The intent of this post is to prepare fresh users for basic usage of the vector engine (VE) and some follow-on posts on vectorization.

This little “getting started” guide uses some content from the SX Aurora TSUBASA Quickstart Guide written by Holger Berger that is usually handed out to fresh owners of a SX-Aurora.

Introduction

The SX-Aurora TSUBASA Vector Engine is a PCIe card containing a multicore vector processor and very high bandwidth HBM memory. An overview on the hardware is avaiable in the post VE Hardware Overview.

Currently up to eight VE cards can be configured into a x86_64 vector host (VH) system. Each of the VE cards is running a VEOS instance on the VH, a daemon that provides operating system functionality for a VE. VEs are used without a kernel, system calls from native VE programs are forwarded to and executed on the VH.

Commands and Tools

The software components, compilers and tools needed for the VE are installed by default under the path /opt/nec/ve. In the bin subdirectory you’ll find most of the utilities needed to interact with the VE. Besides compilers and MPI there are several VE specific Linux tools:

binutils: the binaries are prefixed by the letter n: nas, nar, nelfedit, nld, nnm, nobjdump, nstrings, etc….
gdb: the GNU debugger for VE programs.
ps, top, free, uptime, w: are equivalents of the Linux commands and show information on processes running on a particular VE, free memory on a VE, its uptime, etc.
arch, uname, lscpu: information about the architecture and the system.
iostat, pidstat, vmstat, sar, strace, taskset, time: programs to display various statistics about the VE or trace VE programs.
ve_exec: the loader for native VE programs. Not needed to be called explicitly because it should normally be registered as interpreter for the VE binary format with the Linux kernel of the VH. Thus native VE programs are executed seamlessly.
vecmd: a VE management and monitoring program.

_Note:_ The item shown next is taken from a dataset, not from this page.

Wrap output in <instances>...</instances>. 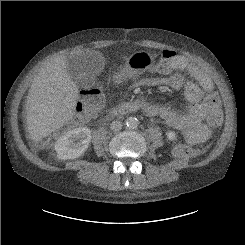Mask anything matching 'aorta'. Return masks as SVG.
I'll list each match as a JSON object with an SVG mask.
<instances>
[{"label":"aorta","mask_w":245,"mask_h":245,"mask_svg":"<svg viewBox=\"0 0 245 245\" xmlns=\"http://www.w3.org/2000/svg\"><path fill=\"white\" fill-rule=\"evenodd\" d=\"M126 125H127V127L132 128V129L136 128L138 126V120H137V118L129 117L126 120Z\"/></svg>","instance_id":"1"}]
</instances>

Most of the Linux-equivalent tools expect that the VE node that they should address is set in the environment variable VE_NODE_NUMBER. If the tools return odd results, try setting the env variable to one of the VE IDs. On systems with only one VE it could make sense to globally set the variable to 0:

$ export VE_NODE_NUMBER=0

The fact that many of the programs have the same name as their normal Linux equivalents can bring confusion when simply adding /opt/nec/ve/bin to the command search $PATH. A possible solution to these name space clashes is to create properly prefixed symlinks in another directory. For example (as root):

#!/bin/bash
DIR=/usr/ve/bin
mkdir -p $DIR
cd /opt/nec/ve/bin
ls -1 | egrep -v '^n' | while read NAME; do
    ln -s `pwd`/$NAME $DIR/ve$NAME
done
ls -1 | egrep '^n' | while read NAME; do
    ln -s `pwd`/$NAME $DIR/$NAME
done

VE Status

A VE card starts up automatically when the VH is started, due to a systemd unit file. You should be able to see the running VE card(s) with

$ /opt/nec/ve/bin/uptime

and you should be able to see details of the card (like model, memory size, frequencies, HW errors) with

$ /opt/nec/ve/bin/vecmd info

When using with multiple VEs vecmd can be used selectively for a particular VE card by adding the command line options -N <VE_number> .

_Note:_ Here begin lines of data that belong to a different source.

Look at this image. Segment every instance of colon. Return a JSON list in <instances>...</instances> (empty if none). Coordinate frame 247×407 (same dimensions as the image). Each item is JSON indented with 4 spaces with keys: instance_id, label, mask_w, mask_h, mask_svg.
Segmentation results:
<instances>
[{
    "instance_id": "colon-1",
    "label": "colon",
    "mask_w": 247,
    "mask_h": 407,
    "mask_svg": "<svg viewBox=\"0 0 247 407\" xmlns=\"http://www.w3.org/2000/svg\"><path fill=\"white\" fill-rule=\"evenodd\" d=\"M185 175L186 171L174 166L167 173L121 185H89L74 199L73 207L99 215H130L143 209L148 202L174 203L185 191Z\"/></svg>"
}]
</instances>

The following commands are administrative commands that require root priviledges.

The power state of the card can be queried with:

# /opt/nec/ve/bin/vecmd state get

The card can be powered off by:

# /opt/nec/ve/bin/vecmd state set off

To power the VE on again, use:

# /opt/nec/ve/bin/vecmd state set on

Before a VEOS update the VE card should be turned off and then switched into maintenance mode:

# /opt/nec/ve/bin/vecmd state set off
# /opt/nec/ve/bin/vecmd state set mnt

After the update the VE card needs to be resetted:

# /opt/nec/ve/bin/vecmd reset card

Compiler usage

The NEC SDK comes with three VE compilers that are capable of automatic vectorization and automatic parallelization: ncc is the C compiler, nc++ the C++ compiler and nfort the Fortran compiler. The compilers pretty much emulate the behavior of GNU compilers in order to increase compatibility, but they are in no way related to or derived from the GNU compilers.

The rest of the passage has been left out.